> [EXERCISE DETAILS] Using the entries below, transcribe exactly the line containing "formal (1416, 799)" and each line that follows it to the end.

> [Records from a data collection]
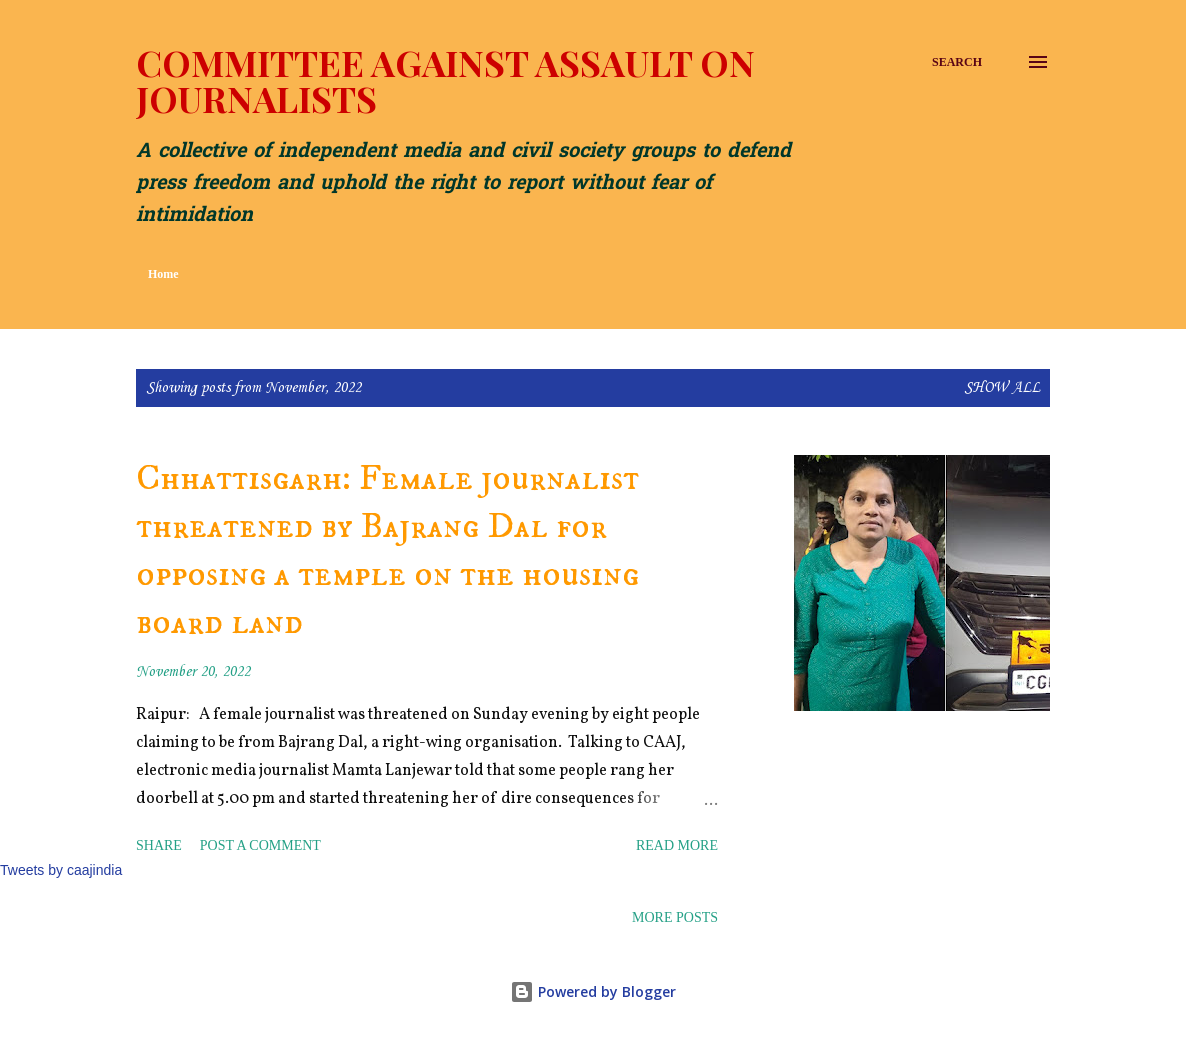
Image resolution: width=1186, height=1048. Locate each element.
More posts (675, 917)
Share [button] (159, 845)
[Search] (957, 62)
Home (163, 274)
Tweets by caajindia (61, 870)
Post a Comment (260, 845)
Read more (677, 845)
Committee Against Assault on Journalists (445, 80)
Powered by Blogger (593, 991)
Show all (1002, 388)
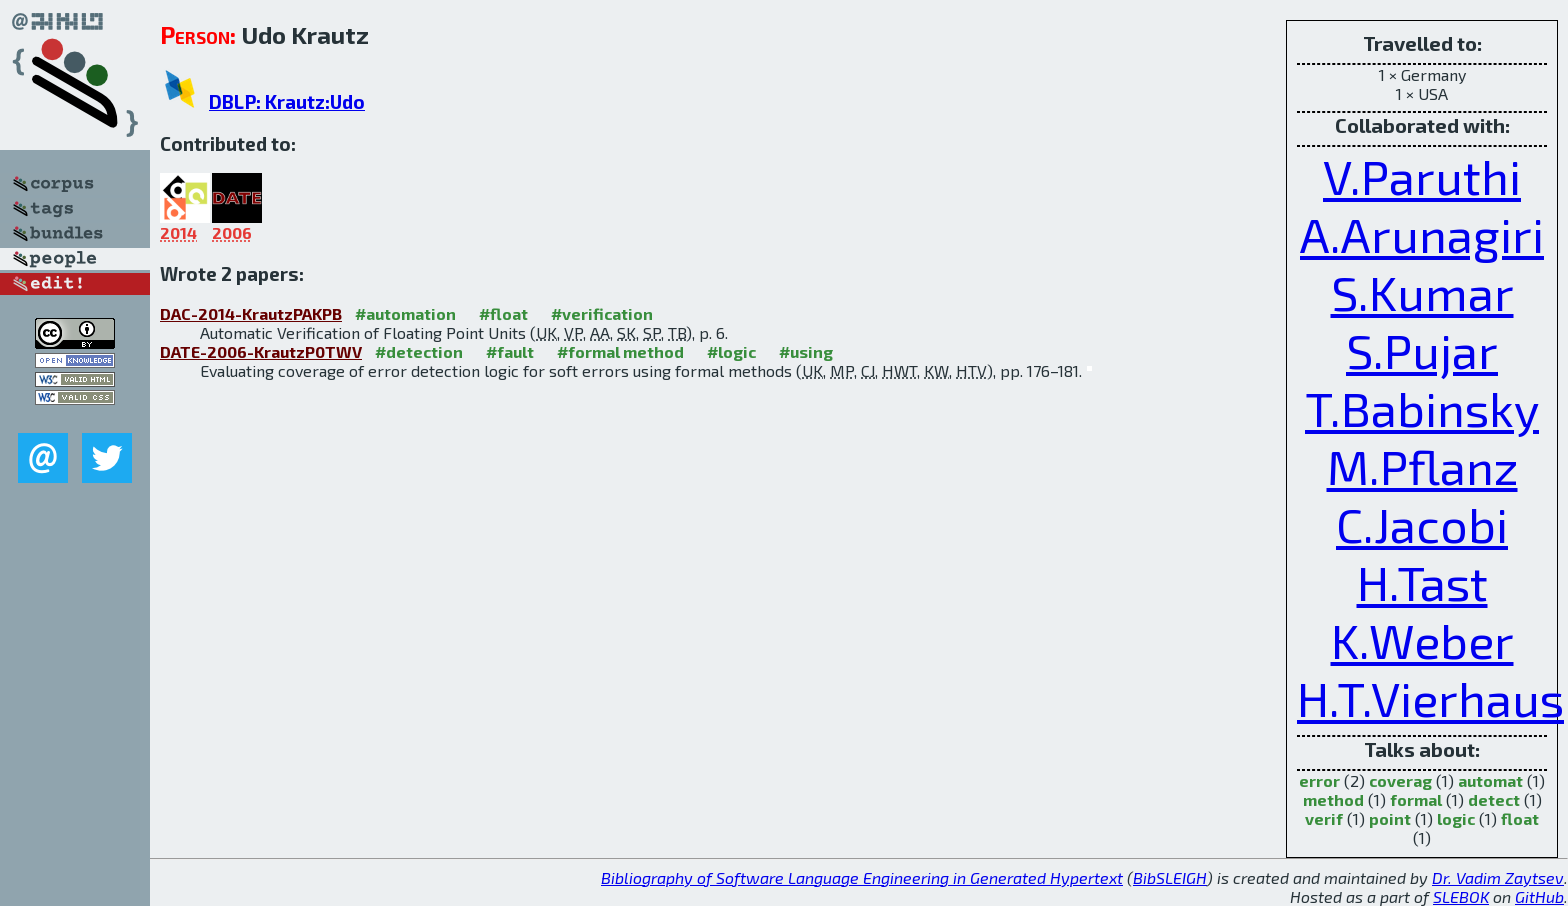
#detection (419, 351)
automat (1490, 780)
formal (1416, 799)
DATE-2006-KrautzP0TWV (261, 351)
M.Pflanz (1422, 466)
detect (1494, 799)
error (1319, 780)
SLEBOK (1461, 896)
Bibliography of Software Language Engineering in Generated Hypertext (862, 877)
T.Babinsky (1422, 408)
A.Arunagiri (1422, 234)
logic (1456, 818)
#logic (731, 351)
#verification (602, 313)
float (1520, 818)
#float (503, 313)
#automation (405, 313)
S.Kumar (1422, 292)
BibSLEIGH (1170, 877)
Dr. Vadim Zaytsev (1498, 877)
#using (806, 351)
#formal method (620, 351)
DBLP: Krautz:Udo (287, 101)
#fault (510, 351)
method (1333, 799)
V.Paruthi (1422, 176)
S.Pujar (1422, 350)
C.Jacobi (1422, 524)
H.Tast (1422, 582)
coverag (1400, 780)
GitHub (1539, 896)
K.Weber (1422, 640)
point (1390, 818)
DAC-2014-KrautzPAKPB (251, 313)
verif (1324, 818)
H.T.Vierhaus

> [RESULT OF THE TASK]
formal (1416, 799)
DATE-2006-KrautzP0TWV (261, 351)
M.Pflanz (1422, 466)
detect (1494, 799)
error (1319, 780)
SLEBOK (1461, 896)
Bibliography of Software Language Engineering in Generated Hypertext (862, 877)
T.Babinsky (1422, 408)
A.Arunagiri (1422, 234)
logic (1456, 818)
#logic (731, 351)
#verification (602, 313)
float (1520, 818)
#float (503, 313)
#automation (405, 313)
S.Kumar (1422, 292)
BibSLEIGH (1170, 877)
Dr. Vadim Zaytsev (1498, 877)
#using (806, 351)
#formal method (620, 351)
DBLP: Krautz:Udo (287, 101)
#fault (510, 351)
method (1333, 799)
V.Paruthi (1422, 176)
S.Pujar (1422, 350)
C.Jacobi (1422, 524)
H.Tast (1422, 582)
coverag (1400, 780)
GitHub (1539, 896)
K.Weber (1422, 640)
point (1390, 818)
DAC-2014-KrautzPAKPB (251, 313)
verif (1324, 818)
H.T.Vierhaus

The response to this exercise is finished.